Copy the records below exactly, starting at the line that contains "Aprobaron Plan de Regularización de Obras" and ending at the line that contains "SÍGUENOS EN"; leave out any pictures.

**AVAILABLE DATA:**
+++++
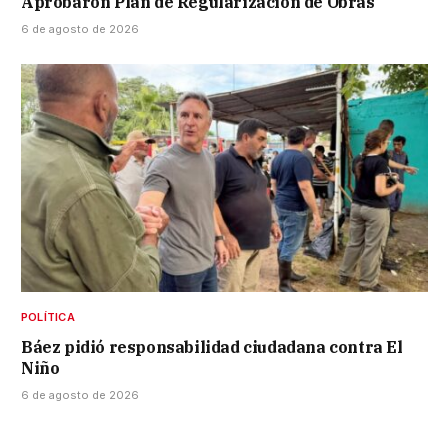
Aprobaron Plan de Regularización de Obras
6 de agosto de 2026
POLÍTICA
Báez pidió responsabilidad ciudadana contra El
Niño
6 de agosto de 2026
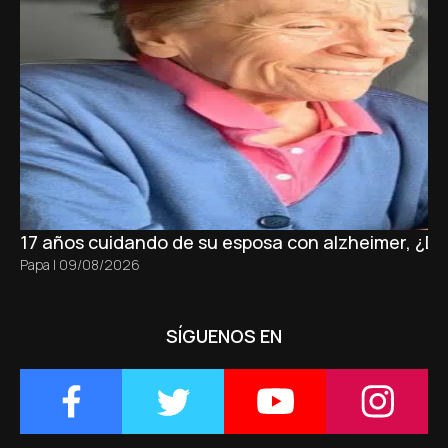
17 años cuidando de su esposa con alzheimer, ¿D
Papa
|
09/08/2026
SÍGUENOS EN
+++++
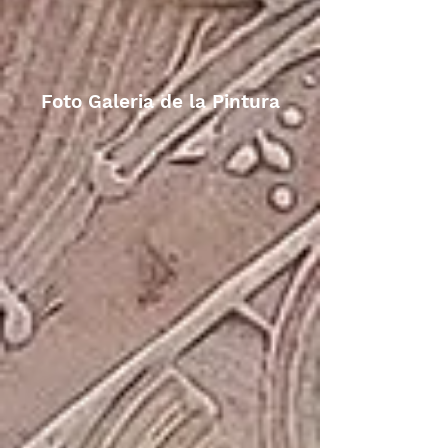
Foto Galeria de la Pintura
+++++
**EXPECTED ANSWER:**
Aprobaron Plan de Regularización de Obras
6 de agosto de 2026
POLÍTICA
Báez pidió responsabilidad ciudadana contra El
Niño
6 de agosto de 2026
17 años cuidando de su esposa con alzheimer, ¿D
Papa
|
09/08/2026
SÍGUENOS EN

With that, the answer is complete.